4 Ways to Keep Volunteers Engaged

Volunteers create an exceptional opportunity for nonprofits to build their resources, further their missions, and strengthen their programs. But often, this opportunity isn’t capitalized on effectively—even by organizations with robust volunteer programs. A core problem is volunteer engagement. When engagement isn’t a focus of volunteer programs, volunteers can be left feeling disconnected from the organizations and communities they want to serve.

But you can prevent this. Although budgets can get tight, resources might be scarce, and schedules are often full, creating a space where you can keep your nonprofit’s volunteers engaged is within your reach!

Not sure where to begin? Start with these four ways to keep volunteers engaged:

1. Design an on-boarding program

According to an article published in the Stanford Social Innovation Review, the lack of proper volunteer training is one of several key issues in many volunteer programs. The same article listed an on-boarding plan as part of creating a solution to this problem within your nonprofit.

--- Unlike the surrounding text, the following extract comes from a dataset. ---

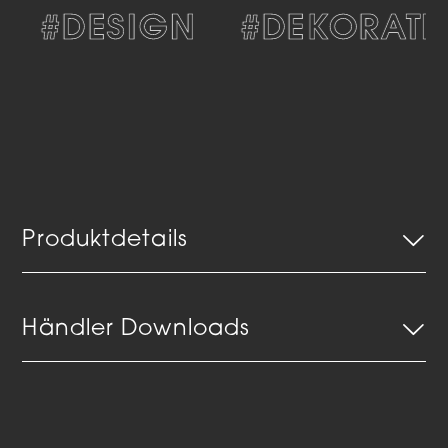
#DESIGN
#DEKORATI
Produktdetails
Händler Downloads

Start by determining the key pieces of information you’d like your volunteers to know, and then create a checklist to ensure you address each need. Well-informed volunteers are more likely to be engaged since they’ll feel more comfortable within your nonprofit from day one.

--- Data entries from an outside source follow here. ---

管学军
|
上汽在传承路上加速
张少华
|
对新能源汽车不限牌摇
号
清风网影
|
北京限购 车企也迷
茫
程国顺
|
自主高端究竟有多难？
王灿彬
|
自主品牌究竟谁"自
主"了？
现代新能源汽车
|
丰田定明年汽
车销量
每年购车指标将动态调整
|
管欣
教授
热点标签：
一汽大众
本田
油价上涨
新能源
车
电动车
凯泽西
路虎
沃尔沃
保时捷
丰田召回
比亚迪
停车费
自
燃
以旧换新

2. Consider abilities and interests

If you have specific projects or niche work that could use a talented set of hands or someone with a specific interest, consider posting your project where skilled volunteers can find it. Catchafire, VolunteeerMatch, and Idealist provide excellent platforms to recruit volunteers.

Give opportunities for professionals to help as well as those interested in learning new skills and building their experiences. Many people, from interns wanting to learn to retired professionals ready to give back, are looking for ways to use their knowledge, abilities, and interests for good.

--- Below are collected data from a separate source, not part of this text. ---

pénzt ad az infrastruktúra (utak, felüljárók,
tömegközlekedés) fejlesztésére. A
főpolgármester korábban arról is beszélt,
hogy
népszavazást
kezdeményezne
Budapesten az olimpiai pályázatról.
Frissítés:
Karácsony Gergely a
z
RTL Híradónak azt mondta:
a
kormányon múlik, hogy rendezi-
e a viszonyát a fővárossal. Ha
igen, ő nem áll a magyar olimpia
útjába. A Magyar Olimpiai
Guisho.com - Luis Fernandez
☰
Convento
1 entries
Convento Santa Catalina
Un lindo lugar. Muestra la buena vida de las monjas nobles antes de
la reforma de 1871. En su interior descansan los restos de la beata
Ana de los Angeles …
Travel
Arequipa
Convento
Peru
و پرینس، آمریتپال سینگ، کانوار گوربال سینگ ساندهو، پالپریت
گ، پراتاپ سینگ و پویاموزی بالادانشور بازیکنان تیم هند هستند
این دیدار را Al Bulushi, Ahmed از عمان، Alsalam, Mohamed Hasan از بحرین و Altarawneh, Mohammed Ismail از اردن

One of the best ways to keep volunteers engaged and to help them thrive is to put them in positions where they can contribute the most value for their time. Do this by intentionally connecting volunteer projects with abilities and interests.

3. Create an accommodating schedule

It’s tough to donate your time. That’s why nonprofits need to ensure that, when approaching volunteer scheduling, they are as accommodating as possible. While some projects will require specific times and locations, be flexible whenever you can.

In order for volunteers to remain engaged, they’ll need to feel that their volunteer efforts fit within the framework of their lives. Volunteers will come to you with different levels of personal commitment, so try to accommodate volunteers’ schedules whenever possible.

4. Provide opportunities for feedback

From the beginning, let your volunteers know that you want their feedback. Perhaps you can start by giving them an evaluation sheet to complete immediately after their volunteer project. Or, create an online group to collect feedback through comments and polls.

Provide a clear timeline of when and how often you’d like to receive their feedback. If volunteers know their input is valued and expected, they’ll be more likely to stay engaged.

Stuck on how to construct a survey? Use this ready-made template from Survey Monkey or download this free form from Nonprofit Hub to get started.

With some time and effort, you can keep your organization’s volunteers fully engaged. From developing a comprehensive onboarding process to creating a volunteer schedule that works for volunteers, you can harness the power of a talented workforce eager to take your nonprofit to the next level.